● WHAT YOU WILL DO
Any image found in the entries is to be skipped; the rest is returned word for word.

● RECORDS FOR THE EXERCISE
##############################

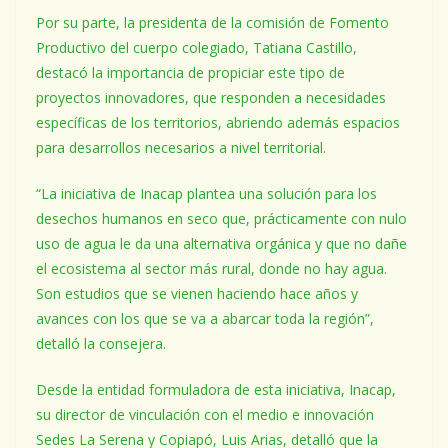
Por su parte, la presidenta de la comisión de Fomento
Productivo del cuerpo colegiado, Tatiana Castillo,
destacó la importancia de propiciar este tipo de
proyectos innovadores, que responden a necesidades
específicas de los territorios, abriendo además espacios
para desarrollos necesarios a nivel territorial.
“La iniciativa de Inacap plantea una solución para los
desechos humanos en seco que, prácticamente con nulo
uso de agua le da una alternativa orgánica y que no dañe
el ecosistema al sector más rural, donde no hay agua.
Son estudios que se vienen haciendo hace años y
avances con los que se va a abarcar toda la región”,
detalló la consejera.
Desde la entidad formuladora de esta iniciativa, Inacap,
su director de vinculación con el medio e innovación
Sedes La Serena y Copiapó, Luis Arias, detalló que la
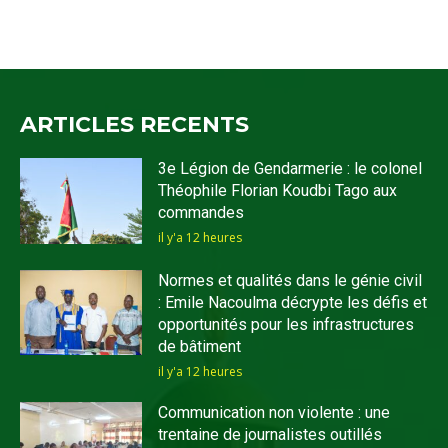
ARTICLES RECENTS
3e Légion de Gendarmerie : le colonel
Théophile Florian Koudbi Tago aux
commandes
il y'a 12 heures
Normes et qualités dans le génie civil
: Emile Nacoulma décrypte les défis et
opportunités pour les infrastructures
de bâtiment
il y'a 12 heures
Communication non violente : une
trentaine de journalistes outillés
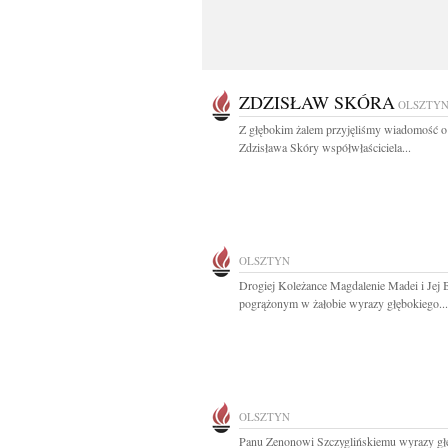
ZDZISŁAW SKÓRA
OLSZTY
Z głębokim żalem przyjęliśmy wiadomość o
Zdzisława Skóry współwłaściciela...
OLSZTYN
Drogiej Koleżance Magdalenie Madei i Jej 
pogrążonym w żałobie wyrazy głębokiego...
OLSZTYN
Panu Zenonowi Szczyglińskiemu wyrazy gł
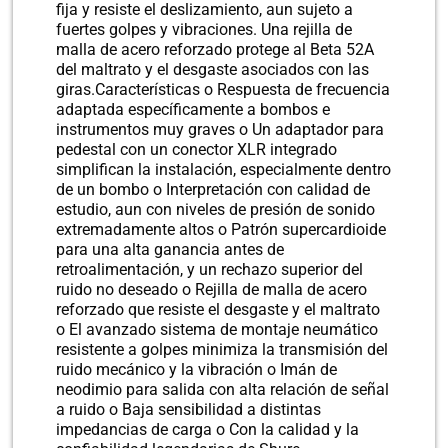
fija y resiste el deslizamiento, aun sujeto a
fuertes golpes y vibraciones. Una rejilla de
malla de acero reforzado protege al Beta 52A
del maltrato y el desgaste asociados con las
giras.Características o Respuesta de frecuencia
adaptada específicamente a bombos e
instrumentos muy graves o Un adaptador para
pedestal con un conector XLR integrado
simplifican la instalación, especialmente dentro
de un bombo o Interpretación con calidad de
estudio, aun con niveles de presión de sonido
extremadamente altos o Patrón supercardioide
para una alta ganancia antes de
retroalimentación, y un rechazo superior del
ruido no deseado o Rejilla de malla de acero
reforzado que resiste el desgaste y el maltrato
o El avanzado sistema de montaje neumático
resistente a golpes minimiza la transmisión del
ruido mecánico y la vibración o Imán de
neodimio para salida con alta relación de señal
a ruido o Baja sensibilidad a distintas
impedancias de carga o Con la calidad y la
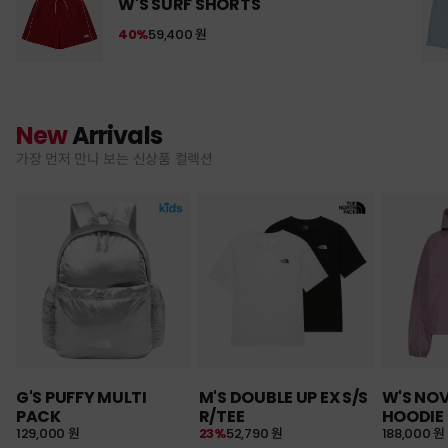
W'S SURF SHORTS
40%
59,400 원
New
Arrivals
가장 먼저 만나 보는 신상품 컬렉션
G'S PUFFY MULTI
M'S DOUBLE UP EX S/S
W'S NO
PACK
R/TEE
HOODIE
129,000 원
23%
52,790 원
188,000 원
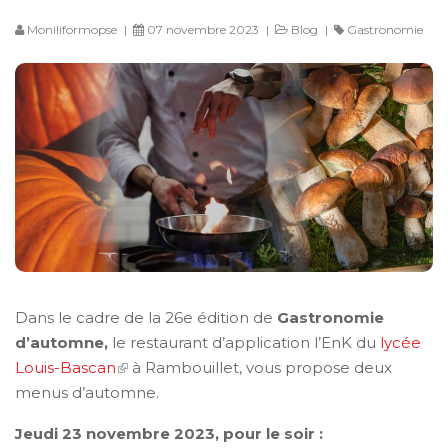
Moniliformopse
|
07 novembre 2023
|
Blog
|
Gastronomie
Dans le cadre de la 26e édition de
Gastronomie
d’automne,
le restaurant d’application l’EnK du
lycée
Louis-Bascan
à Rambouillet, vous propose deux
menus d’automne.
Jeudi 23 novembre 2023, pour le soir :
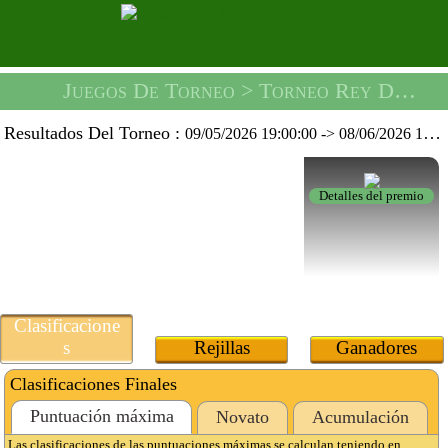
Juegos De Torneo
> Torneo Rey Del Fútbol Burbuja -
Resultados Del Torneo :
09/05/2026 19:00:00
->
08/06/2026 19:59:59
Detalles del premio
Clasificacione
s
Rejillas
Ganadores
Clasificaciones Finales
Puntuación máxima
Novato
Acumulación
Las clasificaciones de las puntuaciones máximas se calculan teniendo en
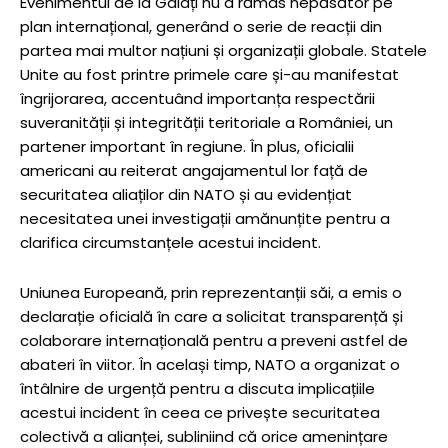
Evenimentul de la Galați nu a rămas nepăsător pe
plan internațional, generând o serie de reacții din
partea mai multor națiuni și organizații globale. Statele
Unite au fost printre primele care și-au manifestat
îngrijorarea, accentuând importanța respectării
suveranității și integrității teritoriale a României, un
partener important în regiune. În plus, oficialii
americani au reiterat angajamentul lor față de
securitatea aliaților din NATO și au evidențiat
necesitatea unei investigații amănunțite pentru a
clarifica circumstanțele acestui incident.
Uniunea Europeană, prin reprezentanții săi, a emis o
declarație oficială în care a solicitat transparență și
colaborare internațională pentru a preveni astfel de
abateri în viitor. În același timp, NATO a organizat o
întâlnire de urgență pentru a discuta implicațiile
acestui incident în ceea ce privește securitatea
colectivă a alianței, subliniind că orice amenințare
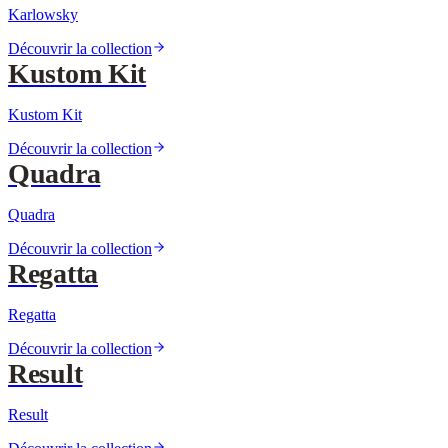
Karlowsky
Découvrir la collection
Kustom Kit
Kustom Kit
Découvrir la collection
Quadra
Quadra
Découvrir la collection
Regatta
Regatta
Découvrir la collection
Result
Result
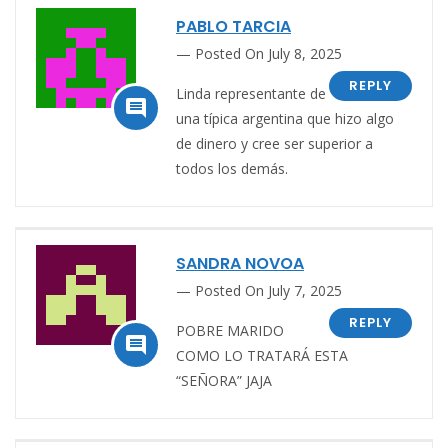
PABLO TARCIA
Posted On July 8, 2025
REPLY
Linda representante de

una típica argentina que hizo algo
de dinero y cree ser superior a
todos los demás.
SANDRA NOVOA
Posted On July 7, 2025
REPLY
POBRE MARIDO

COMO LO TRATARÁ ESTA
“SEÑORA” JAJA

##############################

● YOUR SOLUTION
Por su parte, la presidenta de la comisión de Fomento
Productivo del cuerpo colegiado, Tatiana Castillo,
destacó la importancia de propiciar este tipo de
proyectos innovadores, que responden a necesidades
específicas de los territorios, abriendo además espacios
para desarrollos necesarios a nivel territorial.
“La iniciativa de Inacap plantea una solución para los
desechos humanos en seco que, prácticamente con nulo
uso de agua le da una alternativa orgánica y que no dañe
el ecosistema al sector más rural, donde no hay agua.
Son estudios que se vienen haciendo hace años y
avances con los que se va a abarcar toda la región”,
detalló la consejera.
Desde la entidad formuladora de esta iniciativa, Inacap,
su director de vinculación con el medio e innovación
Sedes La Serena y Copiapó, Luis Arias, detalló que la
ARTICLES RECENTS
3e Légion de Gendarmerie : le colonel
Théophile Florian Koudbi Tago aux
commandes
il y'a 12 heures
Normes et qualités dans le génie civil
: Emile Nacoulma décrypte les défis et
opportunités pour les infrastructures
de bâtiment
il y'a 12 heures
Communication non violente : une
trentaine de journalistes outillés
ZDZISŁAW SKÓRA
OLSZTY
Z głębokim żalem przyjęliśmy wiadomość o
Zdzisława Skóry współwłaściciela...
OLSZTYN
Drogiej Koleżance Magdalenie Madei i Jej 
pogrążonym w żałobie wyrazy głębokiego...
OLSZTYN
Panu Zenonowi Szczyglińskiemu wyrazy gł
fija y resiste el deslizamiento, aun sujeto a
fuertes golpes y vibraciones. Una rejilla de
malla de acero reforzado protege al Beta 52A
del maltrato y el desgaste asociados con las
giras.Características o Respuesta de frecuencia
adaptada específicamente a bombos e
instrumentos muy graves o Un adaptador para
pedestal con un conector XLR integrado
simplifican la instalación, especialmente dentro
de un bombo o Interpretación con calidad de
estudio, aun con niveles de presión de sonido
extremadamente altos o Patrón supercardioide
para una alta ganancia antes de
retroalimentación, y un rechazo superior del
ruido no deseado o Rejilla de malla de acero
reforzado que resiste el desgaste y el maltrato
o El avanzado sistema de montaje neumático
resistente a golpes minimiza la transmisión del
ruido mecánico y la vibración o Imán de
neodimio para salida con alta relación de señal
a ruido o Baja sensibilidad a distintas
impedancias de carga o Con la calidad y la
W'S SURF SHORTS
40%
59,400 원
New
Arrivals
가장 먼저 만나 보는 신상품 컬렉션
G'S PUFFY MULTI
M'S DOUBLE UP EX S/S
W'S NO
PACK
R/TEE
HOODIE
129,000 원
23%
52,790 원
188,000 원
Moniliformopse
|
07 novembre 2023
|
Blog
|
Gastronomie
Dans le cadre de la 26e édition de
Gastronomie
d’automne,
le restaurant d’application l’EnK du
lycée
Louis-Bascan
à Rambouillet, vous propose deux
menus d’automne.
Jeudi 23 novembre 2023, pour le soir :
Juegos De Torneo
> Torneo Rey Del Fútbol Burbuja -
Resultados Del Torneo :
09/05/2026 19:00:00
->
08/06/2026 19:59:59
Detalles del premio
Clasificacione
s
Rejillas
Ganadores
Clasificaciones Finales
Puntuación máxima
Novato
Acumulación
Las clasificaciones de las puntuaciones máximas se calculan teniendo en
Evenimentul de la Galați nu a rămas nepăsător pe
plan internațional, generând o serie de reacții din
partea mai multor națiuni și organizații globale. Statele
Unite au fost printre primele care și-au manifestat
îngrijorarea, accentuând importanța respectării
suveranității și integrității teritoriale a României, un
partener important în regiune. În plus, oficialii
americani au reiterat angajamentul lor față de
securitatea aliaților din NATO și au evidențiat
necesitatea unei investigații amănunțite pentru a
clarifica circumstanțele acestui incident.
Uniunea Europeană, prin reprezentanții săi, a emis o
declarație oficială în care a solicitat transparență și
colaborare internațională pentru a preveni astfel de
abateri în viitor. În același timp, NATO a organizat o
întâlnire de urgență pentru a discuta implicațiile
acestui incident în ceea ce privește securitatea
colectivă a alianței, subliniind că orice amenințare
Karlowsky
Découvrir la collection
Kustom Kit
Kustom Kit
Découvrir la collection
Quadra
Quadra
Découvrir la collection
Regatta
Regatta
Découvrir la collection
Result
Result
PABLO TARCIA
Posted On July 8, 2025
REPLY
Linda representante de

una típica argentina que hizo algo
de dinero y cree ser superior a
todos los demás.
SANDRA NOVOA
Posted On July 7, 2025
REPLY
POBRE MARIDO

COMO LO TRATARÁ ESTA
“SEÑORA” JAJA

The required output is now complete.